El primero es la leyenda rojinegra que ha ganado cinco Champions y lideró un equipo segundón hasta converirlo en un grande entre los grandes. Su adiós en San Siro fue una cosa digna de verse, conmovió a los futboleros de todo el mundo. En el recuerdo, su presencia en una zaga con Tassotti, Baresi y Costacurta; un sprint increíble contra Kanchelskis en la Eurocopa de 1996, la fatídica noche de Estambul en que marcó el primer gol de la final, el humor con que se tomaba su trabajo: en cierta ocasión, en Milanello, ni siquiera hizo ademán de ocultar que estaba consultando webs porno en su PC a escasos metros de los periodistas. Se va como un mito, hijo de campeón y padre de un chaval que ya hace cosas como éstas: http://www.youtube.com/watch?v=zXpPD3FpxIg
Por Figo, en cambio, nadie ha vertido una lágrima. Un hombre que ganó el Balón de Oro y el FIFA World Player, un driblador único que trajo su cambio de ritmo y su concepción espacial del regate al siglo XXI. Nada igual desde George Best. Y sin embargo, será recordado como el hombre que pudo ser mito pero que, por fidelidad a su agente, traicionó a todo un pueblo; como el estúpido que logró la gesta de ser capitán del Barça antes de convertirse en persona non grata en Catalunya. Ni siquiera Guardiola, que se ha hartado de glosar la buena persona que es “ese portugués”, ha evitado que en dos ciudades como Lisboa o Barcelona se le llame Judas. Porque el fútbol no es sólo negocio, requiere sentimiento, gestos, complicidad.
Tampoco ha tenido suerte retirándose a la vez que Maldini. Del italiano contaremos enormes historias; del ex madridista, a quien nadie homenajeó en su adiós, responderemos con una pregunta: “¿De quién coño hablas?”.

8 Comentarios

  1. gonzny

    1 julio, 2009 at 23:27

    Quien es Figo?

  2. Albert Martín Vidal

    2 julio, 2009 at 10:02

    Un chaval que dicen que será bueno. Le vi en un torneo de alevines, jugaba en La Rapitenca.

  3. gonzny

    2 julio, 2009 at 13:32

    Oye? Que es esto de 30 kilos por Mascherano para ser suplente de Toure y Busquets y que el Madrid haya fichado a Benzema por 35?

    Que esta pasando?

  4. Albert Martín Vidal

    2 julio, 2009 at 14:56

    ¿Acaso piensas dudar de la capacidad negociadora de Txiki?

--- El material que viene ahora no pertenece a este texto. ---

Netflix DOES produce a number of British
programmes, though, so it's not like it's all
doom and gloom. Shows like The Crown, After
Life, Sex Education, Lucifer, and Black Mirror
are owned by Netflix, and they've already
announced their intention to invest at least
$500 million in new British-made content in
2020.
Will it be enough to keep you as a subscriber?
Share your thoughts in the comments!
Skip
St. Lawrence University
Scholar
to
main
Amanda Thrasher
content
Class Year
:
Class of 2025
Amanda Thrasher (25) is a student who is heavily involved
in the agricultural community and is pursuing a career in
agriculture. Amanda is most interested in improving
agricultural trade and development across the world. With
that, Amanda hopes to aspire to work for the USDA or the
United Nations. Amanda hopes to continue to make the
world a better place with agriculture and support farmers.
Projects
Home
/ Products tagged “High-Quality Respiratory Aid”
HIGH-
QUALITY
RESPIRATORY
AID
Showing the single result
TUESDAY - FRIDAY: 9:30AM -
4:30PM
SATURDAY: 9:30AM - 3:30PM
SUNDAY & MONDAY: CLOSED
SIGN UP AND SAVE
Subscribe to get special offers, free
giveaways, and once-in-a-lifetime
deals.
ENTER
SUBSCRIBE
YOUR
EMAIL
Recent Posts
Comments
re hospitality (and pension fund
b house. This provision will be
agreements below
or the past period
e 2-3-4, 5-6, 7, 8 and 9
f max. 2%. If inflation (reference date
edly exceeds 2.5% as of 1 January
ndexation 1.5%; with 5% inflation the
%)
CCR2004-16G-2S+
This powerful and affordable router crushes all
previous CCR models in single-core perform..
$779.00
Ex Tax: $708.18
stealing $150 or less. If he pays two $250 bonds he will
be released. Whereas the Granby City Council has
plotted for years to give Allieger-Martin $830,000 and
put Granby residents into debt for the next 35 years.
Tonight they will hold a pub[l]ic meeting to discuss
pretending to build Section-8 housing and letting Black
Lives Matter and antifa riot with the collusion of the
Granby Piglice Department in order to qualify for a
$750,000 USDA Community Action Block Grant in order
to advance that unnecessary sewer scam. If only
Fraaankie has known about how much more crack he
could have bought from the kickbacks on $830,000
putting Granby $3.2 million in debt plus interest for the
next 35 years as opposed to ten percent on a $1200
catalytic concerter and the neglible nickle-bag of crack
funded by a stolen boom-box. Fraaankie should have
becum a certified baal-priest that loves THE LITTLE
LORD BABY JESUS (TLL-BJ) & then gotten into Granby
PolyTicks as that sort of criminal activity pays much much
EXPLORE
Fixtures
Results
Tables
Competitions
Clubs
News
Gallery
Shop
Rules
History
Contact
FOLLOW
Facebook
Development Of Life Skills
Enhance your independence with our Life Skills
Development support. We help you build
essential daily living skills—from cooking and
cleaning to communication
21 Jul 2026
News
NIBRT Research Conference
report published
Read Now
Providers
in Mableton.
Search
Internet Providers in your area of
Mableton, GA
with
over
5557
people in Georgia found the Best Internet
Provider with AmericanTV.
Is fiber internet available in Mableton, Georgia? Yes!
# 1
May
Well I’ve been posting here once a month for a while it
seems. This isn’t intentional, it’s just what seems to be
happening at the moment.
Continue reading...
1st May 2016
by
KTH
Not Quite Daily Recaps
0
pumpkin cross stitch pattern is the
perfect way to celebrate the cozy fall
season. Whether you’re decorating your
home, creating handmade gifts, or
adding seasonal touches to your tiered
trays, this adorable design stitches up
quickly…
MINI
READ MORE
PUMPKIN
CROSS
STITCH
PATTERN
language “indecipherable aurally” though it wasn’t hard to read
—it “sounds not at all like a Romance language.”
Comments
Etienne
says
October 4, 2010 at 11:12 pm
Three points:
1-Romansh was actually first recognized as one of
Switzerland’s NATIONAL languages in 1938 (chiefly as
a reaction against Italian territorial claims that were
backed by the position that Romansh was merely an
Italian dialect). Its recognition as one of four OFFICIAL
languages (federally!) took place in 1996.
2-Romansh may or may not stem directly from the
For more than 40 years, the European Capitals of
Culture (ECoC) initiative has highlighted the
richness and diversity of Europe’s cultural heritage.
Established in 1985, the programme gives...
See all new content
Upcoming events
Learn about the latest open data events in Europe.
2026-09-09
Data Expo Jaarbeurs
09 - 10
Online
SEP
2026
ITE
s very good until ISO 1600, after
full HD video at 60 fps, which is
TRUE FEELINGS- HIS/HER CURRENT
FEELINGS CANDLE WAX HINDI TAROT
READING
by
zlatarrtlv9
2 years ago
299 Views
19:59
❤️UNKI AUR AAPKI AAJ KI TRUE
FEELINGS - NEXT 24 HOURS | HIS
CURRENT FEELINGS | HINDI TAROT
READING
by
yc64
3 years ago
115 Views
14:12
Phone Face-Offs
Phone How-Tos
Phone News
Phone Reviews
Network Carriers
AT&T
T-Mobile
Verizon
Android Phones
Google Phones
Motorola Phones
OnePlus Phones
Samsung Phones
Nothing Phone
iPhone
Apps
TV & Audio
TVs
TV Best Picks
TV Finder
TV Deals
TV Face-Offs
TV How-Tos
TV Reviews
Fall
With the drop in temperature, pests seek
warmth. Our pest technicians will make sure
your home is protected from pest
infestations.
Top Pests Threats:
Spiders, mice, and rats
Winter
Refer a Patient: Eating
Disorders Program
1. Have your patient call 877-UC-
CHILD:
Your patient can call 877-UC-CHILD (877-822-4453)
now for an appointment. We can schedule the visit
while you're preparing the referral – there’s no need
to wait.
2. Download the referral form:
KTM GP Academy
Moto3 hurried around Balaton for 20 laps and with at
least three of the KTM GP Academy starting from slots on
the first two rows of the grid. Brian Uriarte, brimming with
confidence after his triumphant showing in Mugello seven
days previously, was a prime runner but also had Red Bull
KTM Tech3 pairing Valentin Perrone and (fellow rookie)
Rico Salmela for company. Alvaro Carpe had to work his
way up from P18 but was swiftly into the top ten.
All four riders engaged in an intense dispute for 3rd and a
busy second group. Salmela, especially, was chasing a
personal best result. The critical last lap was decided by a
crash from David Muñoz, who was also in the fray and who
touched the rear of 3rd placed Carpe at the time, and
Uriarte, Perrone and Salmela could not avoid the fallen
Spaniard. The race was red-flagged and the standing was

    A mí lo que me desespera es la movida ésta de todo el año diciendo que hay que planificar con tiempo y fichar entre enero y mayo, y llegar a julio con un total de cero fichajes. Porque lo de Ribéry tiene excusa, pero el lateral zurdo, no.

  5. Anonymous

    3 julio, 2009 at 7:25

    Por qué tiene excusa lo de Ribery? Si es el fichaje que ha pedido el Pep y lo tenían “apalabrado”…

    Ara que… AL LORO… que no estamos tan mal… el puto Lapuerca se va a parecer al Nuñes a la hora de ahorrar “eurus, no!?!”

  6. Marc

    3 julio, 2009 at 8:56

    Si Ribéry se’n vol anar al Madrid (com diuen) allà ell. Viurà de primera fila l’enfonsament econòmic del club.

    pd: Benzema cobrarà 8,5 milions nets per temporada. Més que Eto’o, Henry, Xavi o Iniesta, per exemple.

  7. Diego

    6 julio, 2009 at 15:42

    Creo que Figo será recordado como un grandioso jugador salvo en Barcelona, donde siempre será un traidor. Pero ojo, no estemos ciego, Figo ha sido un grande y pasará a la historia como tal.

  8. Albert Martín Vidal

    6 julio, 2009 at 18:00

    Muchas lágrimas no vi en Milán, eh? En Lisboa le odian por cómo se fue y en el Madrid sólo piensan en nuevos modos de depilarse las cejas.